Are there no connoisseurs?

No lovers of love?

Is this the way the world is going to end, -- in indifference? Where are the serious, consequential, undeniable true fires? Where are the old prophets and scriveners of the Scriptures? Where is the Lamb? Where are the little ones? What has happened to parable? -- to the Word? -- even to mere tales and seriousness?

What's all this frivolous science?

Why do people wander around in unseriousness and forget even that?

Where is the serious child?

...This is why I can't fish deep now. O come to me, love, hurry up for Christ's sake -- the Muse is not enough, and there are no laurel wreaths.

I want a soul.
I want a soul.
I want a soul.
I want my little girl.

I insist that life is holy, and that we must be reverent of one another, always. This is the only truth: it has been said so, a thousand million times.

-- Jack Kerouac 1949 Journals 29 August

Saturday, June 18


We poets struggle with Non-being to force it to yield Being;
We knock upon silence for an answering music.
We enclose boundless space in a square foot of paper;
We pour out deluge from the inch space of the heart.

-- Lu Chi

Consider what this means. The 'Being' which the poem is to contain derives from 'Non-being,' not from the poet. And the 'music' which the poem is to own comes not from us who make the poem but from the silence; comes in answer to our knock. The verbs are eloquent: 'struggle,' 'force,' 'knock.' The poet's labor is to struggle with the meaningless and silence of the world until he can force it to mean; until he can make the silence answer and the Non-being be. It is a labor which undertakes to 'know' the world not by exegesis or demonstration or proofs but directly, as a man knows apple in the mouth.

-- Archibald MacLeish Poetry and Experience

Singing Image of Fire

A hand moves, and the fire's whirling takes different shapes:
All things change when we do.
The first word, "Ah," blossoms into all others.
Each of them is true.

-- Kukai
Translated by Jane Hirshfield

Friday, June 17

just in case

My dear Mr. Heifetz,

My wife and I were overwhelmed by your concert. If you continue to play with such beauty, you will certainly die young. No one can play with such perfection without provoking the jealousy of the gods. I earnestly implore you to play something badly every night before going to bed...
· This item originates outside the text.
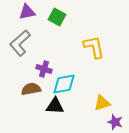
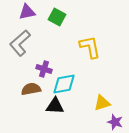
yellow L-shape: moved 4 px left
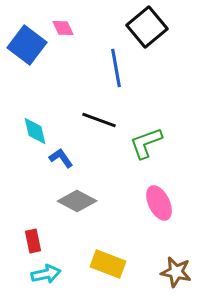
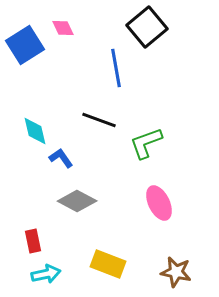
blue square: moved 2 px left; rotated 21 degrees clockwise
-- George Bernard Shaw Letter to Jascha Heifetz

marble dreams

To sense the meanings that marble gives to any sculpture, a viewer needs to know how the work of pushing, chipping, dusting, and gouging can occupy the mind. Marble is something that sculptors work on, but it is also something they think about. Marble has a specific kind of hardness. It is woody, meaning it can sometimes be pushed back or "peeled" in slivers. A chisel can dig down, curve, and come back out like a sharp knife in wood. But marble is also dry and friable, and it powders like chalk. Sculptors are constantly preoccupied with the feeling that marble is like wood, perhaps because it is seldom true: it is more like a dream, a kind of half-way version of the Pygmalion story where the artist dreams that the marble turns into wood instead of flesh. People also say that marble is like skin, but that is also a bit of a dream since marble outshines skin: it is glossier and smoother than any skin could be. It is notions like these, and not stories about technical excellence, that make marble an absorbing subject for a life's work. It is cold stone that dreams of being wood, and even skin. A sculpture might conjure thoughts of hard chiseling with a heavy mallet, or whittling, as if it were wood, or caressing, as if it were skin. Any viewer can appreciate the accomplishment of making stone into fingers and leaves, but in a more important, bodily way, marble is about the different motions and emotions that go with stone, wood, and skin.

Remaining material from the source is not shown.